## YOUR GOAL
Only an exact copy of the entries, stripped of pictures, will serve as the answer.

## TASK INPUT

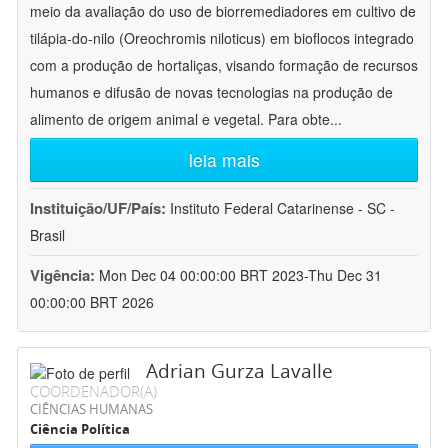
meio da avaliação do uso de biorremediadores em cultivo de
tilápia-do-nilo (Oreochromis niloticus) em bioflocos integrado
com a produção de hortaliças, visando formação de recursos
humanos e difusão de novas tecnologias na produção de
alimento de origem animal e vegetal. Para obte
...
leia mais
Instituição/UF/País:
Instituto Federal Catarinense - SC -
Brasil
Vigência:
Mon Dec 04 00:00:00 BRT 2023-Thu Dec 31
00:00:00 BRT 2026
Adrian Gurza Lavalle
COORDENADOR(A)
CIÊNCIAS HUMANAS
Ciência Política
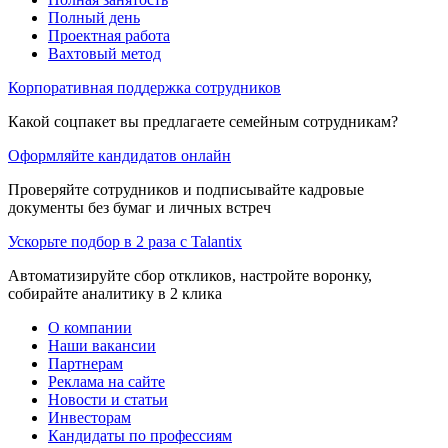
Полный день
Проектная работа
Вахтовый метод
Корпоративная поддержка сотрудников
Какой соцпакет вы предлагаете семейным сотрудникам?
Оформляйте кандидатов онлайн
Проверяйте сотрудников и подписывайте кадровые
документы без бумаг и личных встреч
Ускорьте подбор в 2 раза с Talantix
Автоматизируйте сбор откликов, настройте воронку,
собирайте аналитику в 2 клика
О компании
Наши вакансии
Партнерам
Реклама на сайте
Новости и статьи
Инвесторам
Кандидаты по профессиям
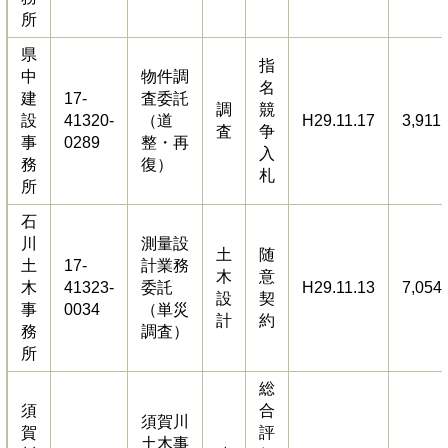
所
県
指
中
物件調
名
建
17-
査委託
調
競
設
41320-
（道
H29.11.17
3,911
査
争
事
0289
整・再
入
務
復）
札
所
石
川
測量設
土
随
土
17-
計業務
木
意
木
41323-
委託
H29.11.13
7,054
設
契
事
0034
（単災
計
約
務
調査）
所
総
須
合
須賀川
賀
評
土木事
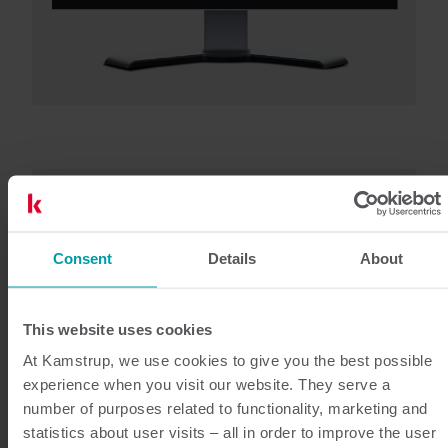
Consent
Details
About
This website uses cookies
At Kamstrup, we use cookies to give you the best possible
experience when you visit our website. They serve a
number of purposes related to functionality, marketing and
statistics about user visits – all in order to improve the user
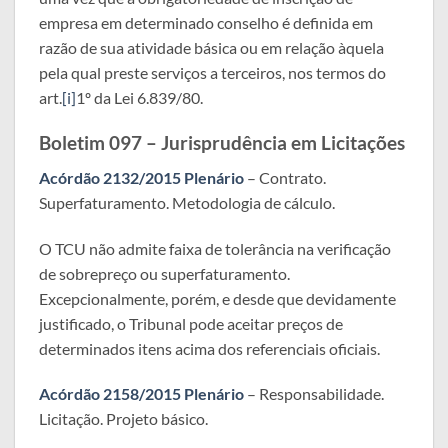
empresa em determinado conselho é definida em
razão de sua atividade básica ou em relação àquela
pela qual preste serviços a terceiros, nos termos do
art.
[i]
1º da Lei 6.839/80.
Boletim 097 – Jurisprudência em Licitações
Acórdão 2132/2015 Plenário
– Contrato.
Superfaturamento. Metodologia de cálculo.
O TCU não admite faixa de tolerância na verificação
de sobrepreço ou superfaturamento.
Excepcionalmente, porém, e desde que devidamente
justificado, o Tribunal pode aceitar preços de
determinados itens acima dos referenciais oficiais.
Acórdão 2158/2015 Plenário
– Responsabilidade.
Licitação. Projeto básico.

## REPLY TO THE EXERCISE
meio da avaliação do uso de biorremediadores em cultivo de
tilápia-do-nilo (Oreochromis niloticus) em bioflocos integrado
com a produção de hortaliças, visando formação de recursos
humanos e difusão de novas tecnologias na produção de
alimento de origem animal e vegetal. Para obte
...
leia mais
Instituição/UF/País:
Instituto Federal Catarinense - SC -
Brasil
Vigência:
Mon Dec 04 00:00:00 BRT 2023-Thu Dec 31
00:00:00 BRT 2026
Adrian Gurza Lavalle
COORDENADOR(A)
CIÊNCIAS HUMANAS
Ciência Política
Полный день
Проектная работа
Вахтовый метод
Корпоративная поддержка сотрудников
Какой соцпакет вы предлагаете семейным сотрудникам?
Оформляйте кандидатов онлайн
Проверяйте сотрудников и подписывайте кадровые
документы без бумаг и личных встреч
Ускорьте подбор в 2 раза с Talantix
Автоматизируйте сбор откликов, настройте воронку,
собирайте аналитику в 2 клика
О компании
Наши вакансии
Партнерам
Реклама на сайте
Новости и статьи
Инвесторам
Кандидаты по профессиям
所
県
指
中
物件調
名
建
17-
査委託
調
競
設
41320-
（道
H29.11.17
3,911
査
争
事
0289
整・再
入
務
復）
札
所
石
川
測量設
土
随
土
17-
計業務
木
意
木
41323-
委託
H29.11.13
7,054
設
契
事
0034
（単災
計
約
務
調査）
所
総
須
合
須賀川
賀
評
土木事
Consent
Details
About
This website uses cookies
At Kamstrup, we use cookies to give you the best possible
experience when you visit our website. They serve a
number of purposes related to functionality, marketing and
statistics about user visits – all in order to improve the user
empresa em determinado conselho é definida em
razão de sua atividade básica ou em relação àquela
pela qual preste serviços a terceiros, nos termos do
art.
[i]
1º da Lei 6.839/80.
Boletim 097 – Jurisprudência em Licitações
Acórdão 2132/2015 Plenário
– Contrato.
Superfaturamento. Metodologia de cálculo.
O TCU não admite faixa de tolerância na verificação
de sobrepreço ou superfaturamento.
Excepcionalmente, porém, e desde que devidamente
justificado, o Tribunal pode aceitar preços de
determinados itens acima dos referenciais oficiais.
Acórdão 2158/2015 Plenário
– Responsabilidade.
Licitação. Projeto básico.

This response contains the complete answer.